IndieDevBoard dispose d'une fonctionnalité de moodboard intégrée conçue exactement pour ce workflow. Vous pouvez y déposer des images, intégrer des vidéos, ajouter des blocs de texte et des post-its, dessiner des formes, et tout organiser avec des cadres qui regroupent les références connexes. L'intégration Google Drive vous permet d'importer des références que vous avez déjà collectées sans les télécharger et les re-téléverser. Et comme le moodboard vit à l'intérieur de votre projet aux côtés de vos tâches, documents de design et carnets de notes, vos références visuelles sont toujours à un clic du travail qu'elles informent.

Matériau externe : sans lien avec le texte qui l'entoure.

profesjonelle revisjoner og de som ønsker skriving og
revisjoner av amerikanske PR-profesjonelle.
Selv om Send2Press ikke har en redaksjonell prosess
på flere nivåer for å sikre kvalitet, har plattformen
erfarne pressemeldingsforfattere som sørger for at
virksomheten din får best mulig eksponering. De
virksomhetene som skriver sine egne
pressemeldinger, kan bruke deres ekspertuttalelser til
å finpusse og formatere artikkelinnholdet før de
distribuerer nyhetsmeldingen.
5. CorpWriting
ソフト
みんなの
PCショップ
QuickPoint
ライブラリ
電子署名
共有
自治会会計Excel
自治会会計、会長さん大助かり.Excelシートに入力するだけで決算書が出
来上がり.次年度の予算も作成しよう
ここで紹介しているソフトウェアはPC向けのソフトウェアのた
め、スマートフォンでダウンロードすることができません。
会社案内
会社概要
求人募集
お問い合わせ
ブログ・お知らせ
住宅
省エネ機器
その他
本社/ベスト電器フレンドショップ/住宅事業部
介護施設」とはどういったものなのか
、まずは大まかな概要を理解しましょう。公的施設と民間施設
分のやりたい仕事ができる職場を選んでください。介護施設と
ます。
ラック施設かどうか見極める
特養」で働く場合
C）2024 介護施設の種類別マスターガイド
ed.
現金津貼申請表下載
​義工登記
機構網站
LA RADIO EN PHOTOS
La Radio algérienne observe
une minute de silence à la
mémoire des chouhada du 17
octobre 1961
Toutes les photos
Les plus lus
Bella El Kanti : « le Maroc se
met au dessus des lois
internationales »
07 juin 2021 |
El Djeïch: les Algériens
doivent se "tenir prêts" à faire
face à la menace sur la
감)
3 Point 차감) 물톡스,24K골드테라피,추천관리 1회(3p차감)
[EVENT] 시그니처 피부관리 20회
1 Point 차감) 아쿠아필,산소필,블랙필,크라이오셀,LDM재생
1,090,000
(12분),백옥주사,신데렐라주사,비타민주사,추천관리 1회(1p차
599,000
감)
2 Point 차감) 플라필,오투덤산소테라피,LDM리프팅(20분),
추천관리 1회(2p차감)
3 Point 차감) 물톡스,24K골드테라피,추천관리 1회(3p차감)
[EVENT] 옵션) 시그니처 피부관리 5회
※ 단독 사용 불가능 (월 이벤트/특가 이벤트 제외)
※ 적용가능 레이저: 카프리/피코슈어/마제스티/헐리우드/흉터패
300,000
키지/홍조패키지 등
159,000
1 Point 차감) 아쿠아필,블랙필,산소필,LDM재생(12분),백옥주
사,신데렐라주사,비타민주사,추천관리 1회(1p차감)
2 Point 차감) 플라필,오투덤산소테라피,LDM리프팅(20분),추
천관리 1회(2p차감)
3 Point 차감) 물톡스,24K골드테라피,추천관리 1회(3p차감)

Cela compte plus qu'il n'y paraît. Quand votre moodboard vit dans une application séparée, les gens arrêtent de le consulter après la première semaine. Quand il est juste là dans la barre latérale du projet, il reste partie intégrante de la conversation tout au long du développement. Votre référence de style artistique est à côté de la tâche qui dit « designer le personnage principal ». Votre palette de couleurs est à côté des tâches de design UI. Le lien entre référence et exécution reste vivant.

Le moodboard n'est pas le livrable

Un dernier point qui mérite d'être souligné : le moodboard est un outil de communication, pas un engagement. Il montre la direction, pas la destination. Le travail final ne ressemblera pas exactement au moodboard, et il ne devrait pas. Le tableau capture un sentiment et un ensemble de principes. Le vrai travail créatif les interprète à travers le prisme de votre projet spécifique. Ne laissez pas le parfait être l'ennemi du bien quand vous construisez votre tableau. Un moodboard brut partagé tôt a infiniment plus de valeur qu'un moodboard peaufiné partagé après que tout le monde a déjà commencé à travailler. L'objectif est de s'aligner rapidement pour que le vrai travail puisse commencer avec confiance. Si vous n'avez jamais utilisé de moodboard, essayez-le sur votre prochain projet. Même un petit projet. Passez 30 minutes à collecter des références et à les organiser avant de commencer à designer, coder ou créer. Vous serez surpris de la clarté que cela vous apporte, et du temps que cela vous fait gagner en aval.